Sensex crashes over 750 points, Nifty below 10,300; over Rs 3 lakh crore investor wealth wiped out
The BSE Sensex slumped over 750 points to end at a six-month low and the Nifty ended below the 10,300 mark Thursday as global indices witnessed across-the-board losses after investor sentiment was hit by heavy sell-off in world markets.
Continuous outflows by foreign funds also added to investor woes.
The BSE Sensex which commenced with a gap down opening, cracked over 1,000 points, breaching the 34,000-mark and hit a low of 33,723.53, before staging a partial recovery to touch a high of 34,325.09 in afternoon trade, It finally ended 759.74 points, or 2.19 per cent, lower at 34,001.15 - the lowest closing since April 11, reported PTI.
The Sensex had gained 461.42 points Wednesday.
“The sell-off was in sync with the slide in Asian markets after a sharp fall in the US equities on Wednesday. Rising US interest rates, and US-China trade tension will likely hurt corporate profits.” Vinod Nair, Head of Research, Geojit Financial Services told IANS.
Also, International Monetary Fund head Christine Lagarde’s comments that stock market valuations had been “extremely high”, triggered the meltdown in the US markets, and spilled over to Asia on Thursday.
At one point, the Sensex had crashed 1,000 points, before recouping some of the losses on value buying.
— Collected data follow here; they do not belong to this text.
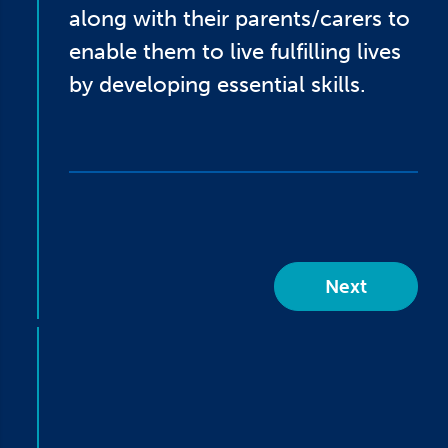
along with their parents/carers to
enable them to live fulfilling lives
by developing essential skills.
Next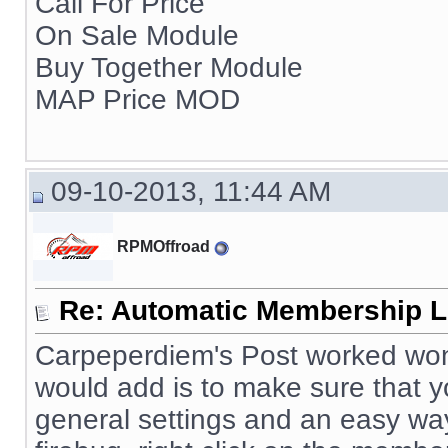
Call For Price
On Sale Module
Buy Together Module
MAP Price MOD
09-10-2013, 11:44 AM
RPMOffroad
Re: Automatic Membership L
Carpeperdiem's Post worked wonde
would add is to make sure that
general settings and an easy way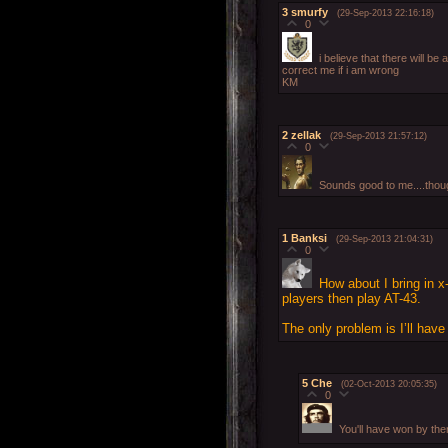
3
smurfy
(29-Sep-2013 22:16:18)
0
i believe that there will be
correct me if i am wrong
KM
2
zellak
(29-Sep-2013 21:57:12)
0
Sounds good to me....though
1
Banksi
(29-Sep-2013 21:04:31)
0
How about I bring in x-
players then play AT-43.
The only problem is I’ll hav
5
Che
(02-Oct-2013 20:05:35)
0
You'll have won by th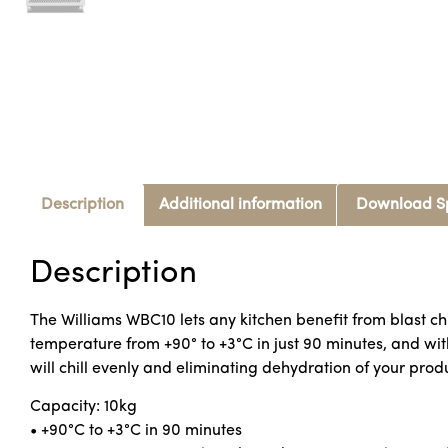
Description
Additional information
Download S
Description
The Williams WBC10 lets any kitchen benefit from blast chil
temperature from +90° to +3°C in just 90 minutes, and wi
will chill evenly and eliminating dehydration of your prod
Capacity: 10kg
• +90°C to +3°C in 90 minutes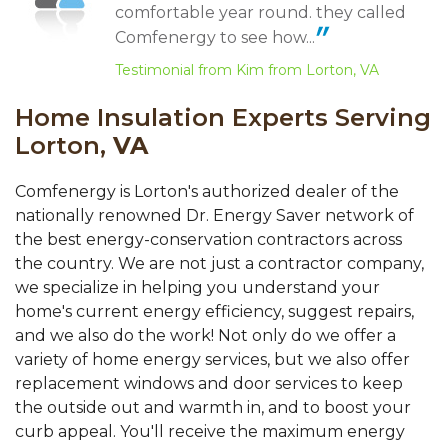
comfortable year round. they called
Comfenergy to see how...
Testimonial from Kim from Lorton, VA
Home Insulation Experts Serving
Lorton,
VA
Comfenergy is Lorton's authorized dealer of the
nationally renowned Dr. Energy Saver network of
the best energy-conservation contractors across
the country. We are not just a contractor company,
we specialize in helping you understand your
home's current energy efficiency, suggest repairs,
and we also do the work! Not only do we offer a
variety of home energy services, but we also offer
replacement windows and door services to keep
the outside out and warmth in, and to boost your
curb appeal. You'll receive the maximum energy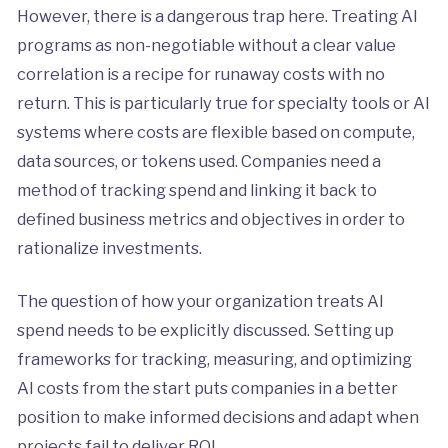
However, there is a dangerous trap here. Treating AI
programs as non-negotiable without a clear value
correlation is a recipe for runaway costs with no
return. This is particularly true for specialty tools or AI
systems where costs are flexible based on compute,
data sources, or tokens used. Companies need a
method of tracking spend and linking it back to
defined business metrics and objectives in order to
rationalize investments.
The question of how your organization treats AI
spend needs to be explicitly discussed. Setting up
frameworks for tracking, measuring, and optimizing
AI costs from the start puts companies in a better
position to make informed decisions and adapt when
projects fail to deliver ROI.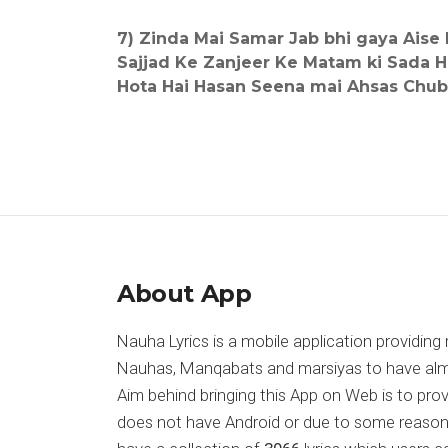
7) Zinda Mai Samar Jab bhi gaya Aise 
Sajjad Ke Zanjeer Ke Matam ki Sada H
Hota Hai Hasan Seena mai Ahsas Chu
About App
Nauha Lyrics is a mobile application providing 
Nauhas, Manqabats and marsiyas to have almost
Aim behind bringing this App on Web is to pr
does not have Android or due to some reason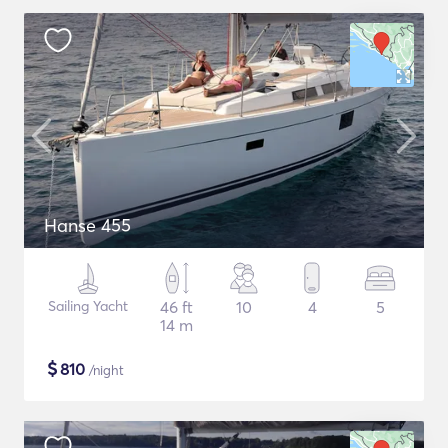
Hanse 455
Sailing Yacht
46 ft
10
4
5
14 m
$
810
/night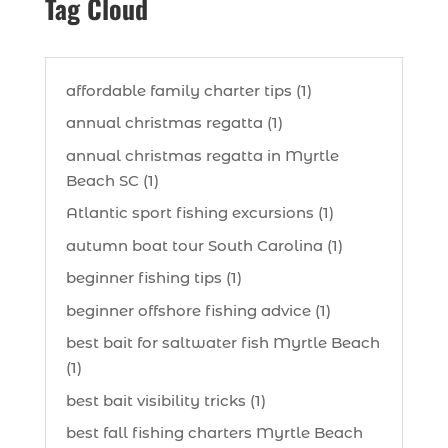
Tag Cloud
affordable family charter tips (1)
annual christmas regatta (1)
annual christmas regatta in Myrtle
Beach SC (1)
Atlantic sport fishing excursions (1)
autumn boat tour South Carolina (1)
beginner fishing tips (1)
beginner offshore fishing advice (1)
best bait for saltwater fish Myrtle Beach
(1)
best bait visibility tricks (1)
best fall fishing charters Myrtle Beach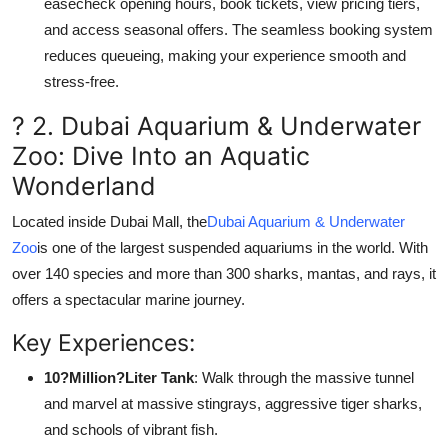
easecheck opening hours, book tickets, view pricing tiers,
and access seasonal offers. The seamless booking system
reduces queueing, making your experience smooth and
stress-free.
? 2. Dubai Aquarium & Underwater
Zoo: Dive Into an Aquatic
Wonderland
Located inside Dubai Mall, the
Dubai Aquarium & Underwater
Zoo
is one of the largest suspended aquariums in the world. With
over 140 species and more than 300 sharks, mantas, and rays, it
offers a spectacular marine journey.
Key Experiences:
10?Million?Liter Tank
: Walk through the massive tunnel
and marvel at massive stingrays, aggressive tiger sharks,
and schools of vibrant fish.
The plunge eroded investor wealth got eroded by over Rs 3 lakh crore, reported PTI.
Heavy selling was witnessed in banking, IT, metals, auto and capital goods stocks. All 19 sector-based indices on the BSE, except the energy index, traded in the red. Led by the sharp carnage in equities, the market capitalisation of BSE-listed companies slumped Rs 3,05,625.87 crore to Rs 1,35,59,695.82 crore in late morning trade.
At 2.15 p.m., NSE’s Nifty traded at 10,240.30, down 219.80 points or 2.10 per cent from its Wednesday’s close.
The S&P BSE Sensex, which had opened at 34,063.82, traded at 33,967.32, down 793.57 points or 2.28 per cent. On Thursday, it had touched a high of 34,325.18 and a low of 33,723.53.
“This is a continuation of the sharp fall we have witnessed in the stock prices over the last couple of weeks (except for one or two days of exception).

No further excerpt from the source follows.